---- Material to process
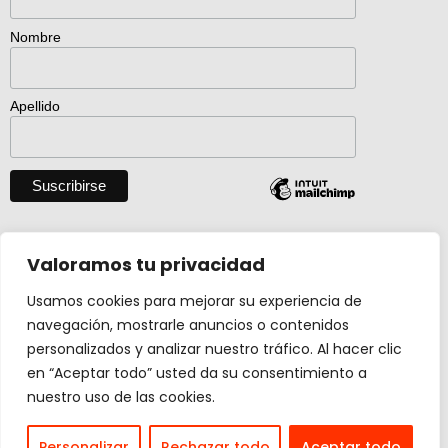
Nombre
Apellido
Descargar catálogo entero en pdf
Valoramos tu privacidad
Usamos cookies para mejorar su experiencia de
navegación, mostrarle anuncios o contenidos
Actividad creada con el apoyo de
personalizados y analizar nuestro tráfico. Al hacer clic
Ministerio Cultura y Deporte.
en “Aceptar todo” usted da su consentimiento a
nuestro uso de las cookies.
Design by
carmengalan.com
Personalizar
Rechazar todo
Aceptar todo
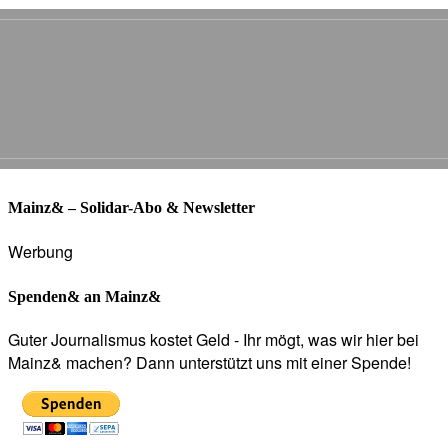
Mainz& – Solidar-Abo & Newsletter
Werbung
Spenden& an Mainz&
Guter Journalismus kostet Geld - Ihr mögt, was wir hier bei
Mainz& machen? Dann unterstützt uns mit einer Spende!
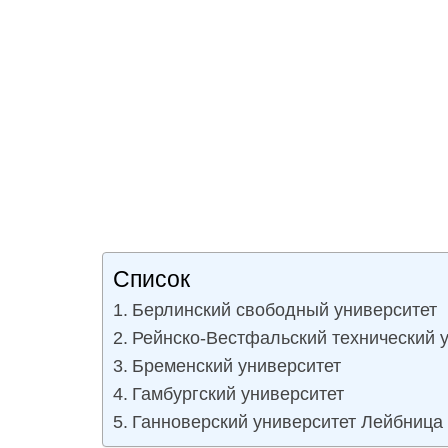
Список
Берлинский свободный университет
Рейнско-Вестфальский технический 
Бременский университет
Гамбургский университет
Ганноверский университет Лейбница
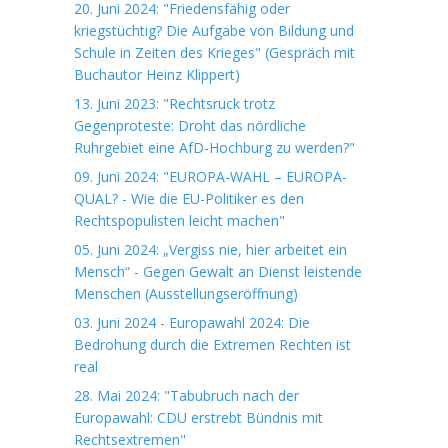
20. Juni 2024: "Friedensfähig oder
kriegstüchtig? Die Aufgabe von Bildung und
Schule in Zeiten des Krieges" (Gespräch mit
Buchautor Heinz Klippert)
13. Juni 2023: "Rechtsruck trotz
Gegenproteste: Droht das nördliche
Ruhrgebiet eine AfD-Hochburg zu werden?"
09. Juni 2024: "EUROPA-WAHL – EUROPA-
QUAL? - Wie die EU-Politiker es den
Rechtspopulisten leicht machen"
05. Juni 2024: „Vergiss nie, hier arbeitet ein
Mensch“ - Gegen Gewalt an Dienst leistende
Menschen (Ausstellungseröffnung)
03. Juni 2024 - Europawahl 2024: Die
Bedrohung durch die Extremen Rechten ist
real
28. Mai 2024: "Tabubruch nach der
Europawahl: CDU erstrebt Bündnis mit
Rechtsextremen"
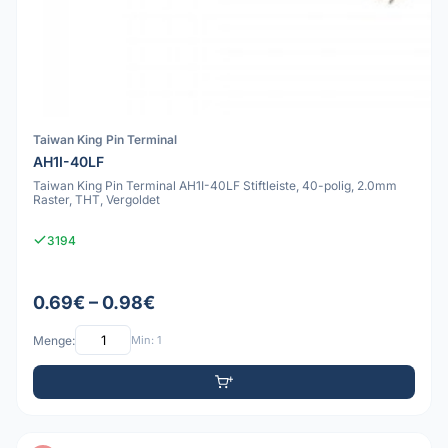
Taiwan King Pin Terminal
AH1I-40LF
Taiwan King Pin Terminal AH1I-40LF Stiftleiste, 40-polig, 2.0mm
Raster, THT, Vergoldet
3194
0.69€ – 0.98€
Menge:
Min: 1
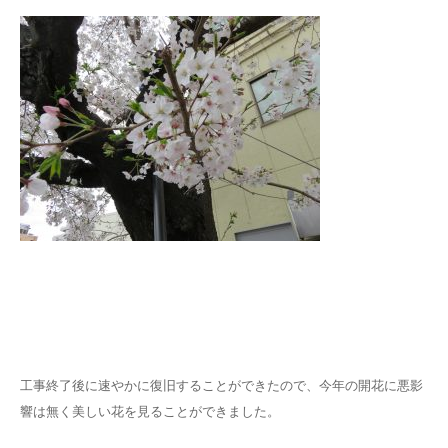
工事終了後に速やかに復旧することができたので、今年の開花に悪影
響は無く美しい花を見ることができました。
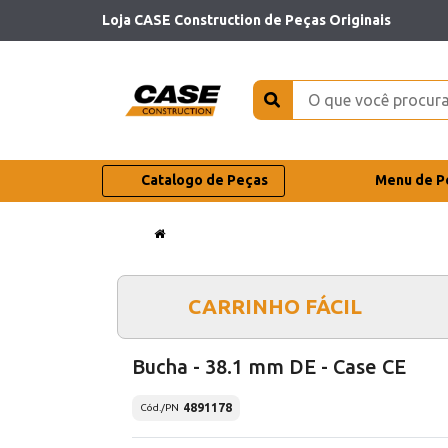
Loja CASE Construction de Peças Originais
Catalogo de Peças
Menu de P
CARRINHO FÁCIL
Bucha - 38.1 mm DE - Case CE
4891178
Cód./PN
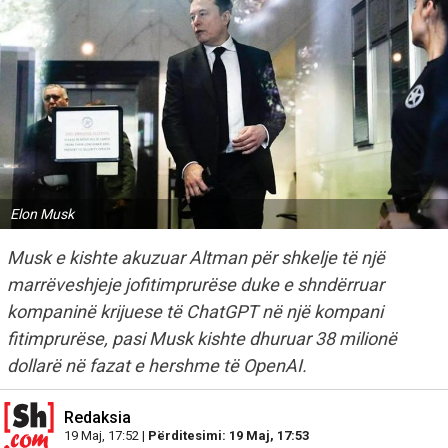
Elon Musk
Musk e kishte akuzuar Altman për shkelje të një
marrëveshjeje jofitimprurëse duke e shndërruar
kompaninë krijuese të ChatGPT në një kompani
fitimprurëse, pasi Musk kishte dhuruar 38 milionë
dollarë në fazat e hershme të OpenAI.
Redaksia
19 Maj, 17:52 |
Përditesimi: 19 Maj, 17:53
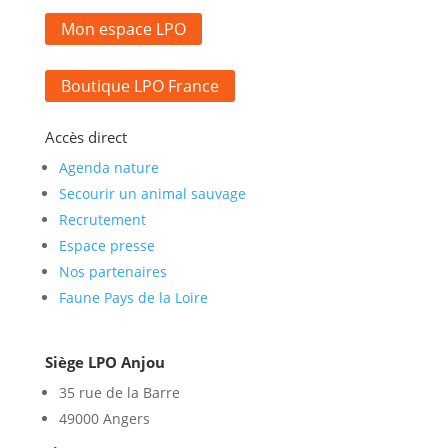
Mon espace LPO
Boutique LPO France
Accès direct
Agenda nature
Secourir un animal sauvage
Recrutement
Espace presse
Nos partenaires
Faune Pays de la Loire
Siège LPO Anjou
35 rue de la Barre
49000 Angers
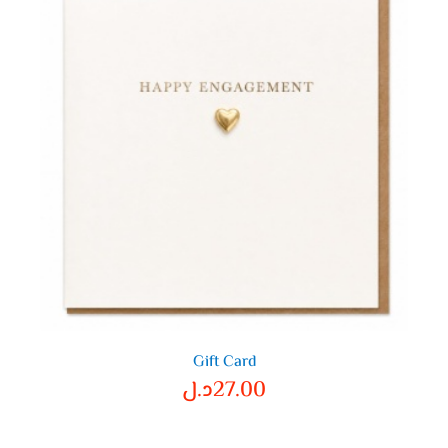
Gift Card
27.00
د.ل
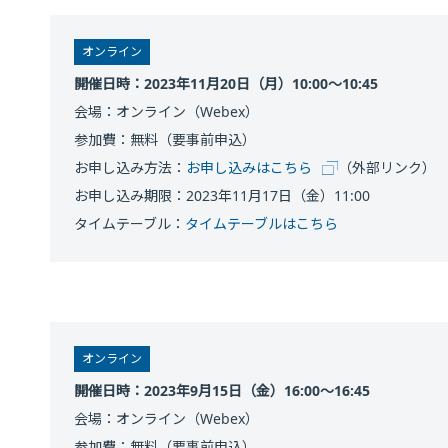
オンライン
開催日時：2023年11月20日（月）10:00～10:45
会場：オンライン（Webex）
参加費：無料（要事前申込）
お申し込み方法：
お申し込みはこちら
（外部リンク）
お申し込み期限：2023年11月17日（金）11:00
タイムテーブル：
タイムテーブルはこちら
オンライン
開催日時：2023年9月15日（金）16:00～16:45
会場：オンライン（Webex）
参加費：無料（要事前申込）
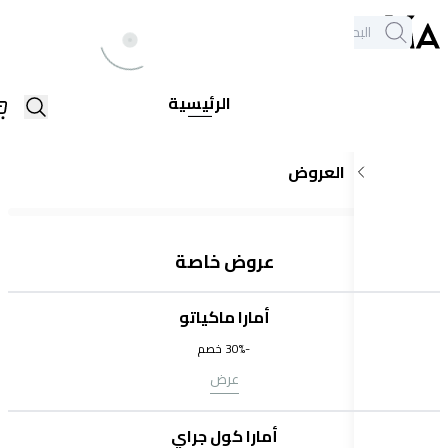
خدمة العملاء
الكل
فروعنا
+971564948368
يع
الرئيسية
اركات
العروض
عروض خاصة
أمارا ماكياتو
-30%
خصم
عرض
أمارا كول جراي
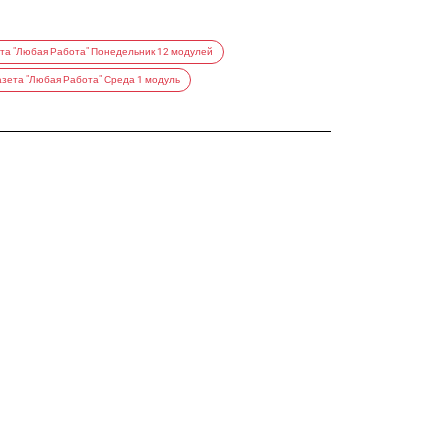
ета "Любая Работа" Понедельник 12 модулей
азета "Любая Работа" Среда 1 модуль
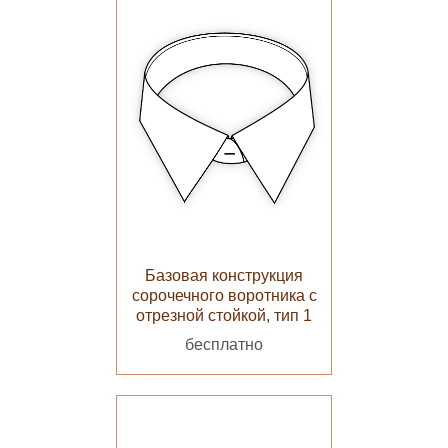
Базовая конструкция
сорочечного воротника с
отрезной стойкой, тип 1
бесплатно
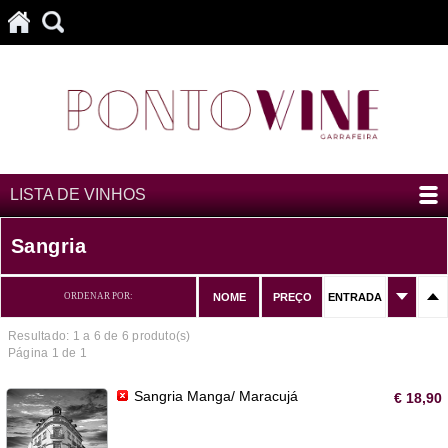
LISTA DE VINHOS
Sangria
ORDENAR POR:
NOME
PREÇO
ENTRADA
Resultado: 1 a
6
de 6 produto(s)
Página 1 de 1
Sangria Manga/ Maracujá
€ 18,90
--------
**Work instruction**
Matching lines for the string "開催日時": count them across the listing and reply with the number alone.

**Answer for this exercise**
2